Anche in questo caso, è piuttosto chiaro come l’applicazione della tecnologia ai
processi cognitivi possa risultare deleteria, inducendo una sorta di pigrizia
difficile da controbilanciare. Le pratiche di scarico cognitivo, infatti,
producono i loro benefici quando attivano la mente delle persone che le
utilizzano. È quello che succede, per esempio, nel metodo Zettelkasten, una
delle tecniche di gestione della conoscenza più conosciute.

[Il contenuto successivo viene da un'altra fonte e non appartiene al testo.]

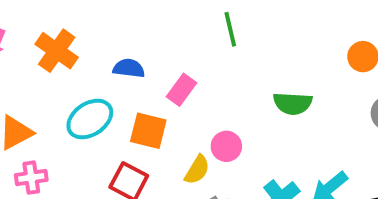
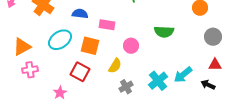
pink rectangle: (181, 90) -> (107, 25), turned 63
pink circle: (226, 146) -> (131, 46), moved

Creato dal sociologo tedesco Niklas Luhmann negli anni Cinaquanta del Novecento,
lo Zettelkasten è un metodo di annotazione pensato per facilitare la scrittura
di testi non fiction e rafforzare la memoria delle proprie letture, che prevede
di ridurre il tempo che passa tra la lettura di un testo e la sua elaborazione
scritta, prendendo appunti e note durante la lettura dello stesso. Come spiega
Sonke Ahrens in How to take smart notes, uno dei principali testi di
divulgazione sul metodo Zettelkasten, la scrittura non è un gesto passivo.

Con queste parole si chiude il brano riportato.